The police chief put it this way:
“We likely stopped a riot from happening downtown,” Chief White said.
All 31 were booked on misdemeanor charges of conspiracy to riot, and they’ve all bonded out. The Seattle Times published some of their names in yesterday’s paper so you can find out if you know any of them.
And I’ve always wondered what goes through the minds of people who go to the trouble of buying a uniform and a shield and piling into U-Haul to confront people they don’t even know.
Well, thanks to social media, we can get a few insights.
Because an organization called Unicorn Riot has posted hours and hours of the chat room conversations of Patriot Front members, and you can listen to their online conversations.
And you know what? It’s all very calm. No ranting. No diatribes. No Alex Jonesing.
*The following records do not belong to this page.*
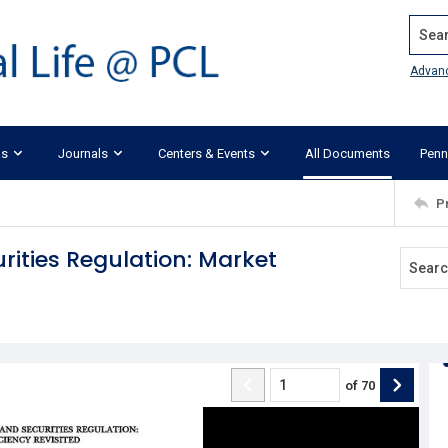
Search
Advan
ks
Journals
Centers & Events
All Documents
Penn
P
rities Regulation: Market
of
70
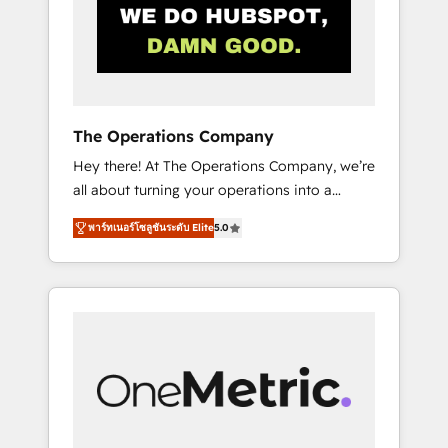
in Iberia (Spain & Portugal), we combine
human insight with intelligent automation to
drive sustainable growth. Our
multidisciplinary team designs solutions that
simplify complexity, boost performance, and
turn innovation into real impact. 🌍 Highlights
The Operations Company
• HubSpot Partner since 2012 • 2022 EMEA
Hey there! At The Operations Company, we’re
Impact Award: Best Integration • 150+
all about turning your operations into a
successful HubSpot projects • Clients in 30+
seamless experience that powers real results.
industries • Proprietary technology for
พาร์ทเนอร์โซลูชันระดับ Elite
5.0
We specialize in transforming complex
integrations • Multilingual team: English,
systems into efficient, scalable solutions that
Spanish, Portuguese & Italian 👉 Grow
work across your entire organization. We’re a
smarter with AI and HubSpot.
unique blend of deep HubSpot expertise,
strategic thinking, and hands-on operational
know-how. We know that no two businesses
are alike, so we don’t do cookie-cutter
solutions. Instead, we dive in to understand
your needs, goals, and challenges to deliver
They talk about their wives, their girlfriends, and their disgust for black people and Jewish people and white people who don’t share their disgust – and others who are destined for Hell.
They believe in strong families, but can’t seem to form any themselves.
One guy talks about his girlfriend who couldn’t tolerate his activism anymore and finally told him she was not willing to lose all her other friends, and left. He admitted to his online pals he would miss the sex, but he was better off without her.
I’d like to play you some audio clips of all this, but as I read Washington State law, we cannot broadcast private conversations without consent.
So I will just summarize what I learned.
Apparently, it’s hard to keep girlfriends close, or even keep relatives close when you’re a white supremacist. So they get their satisfaction by seeing themselves in the news.
I didn’t hear a single complaint from any of them about being harmed in any way by the groups they hate. But they have learned that openly expressing their disgust gets attention. And THAT they like very much.
They love it when Antifa tweets about them. They love seeing their banners create panic, they love seeing their graffiti and their stickers go untouched day after day, month after month. It is the most exciting thing in their lives.
And unless women can start doing a better job of distracting these guys, or cities get serious about scrubbing the stickers and graffiti, or diversity training starts working, they’ll be around for a long time.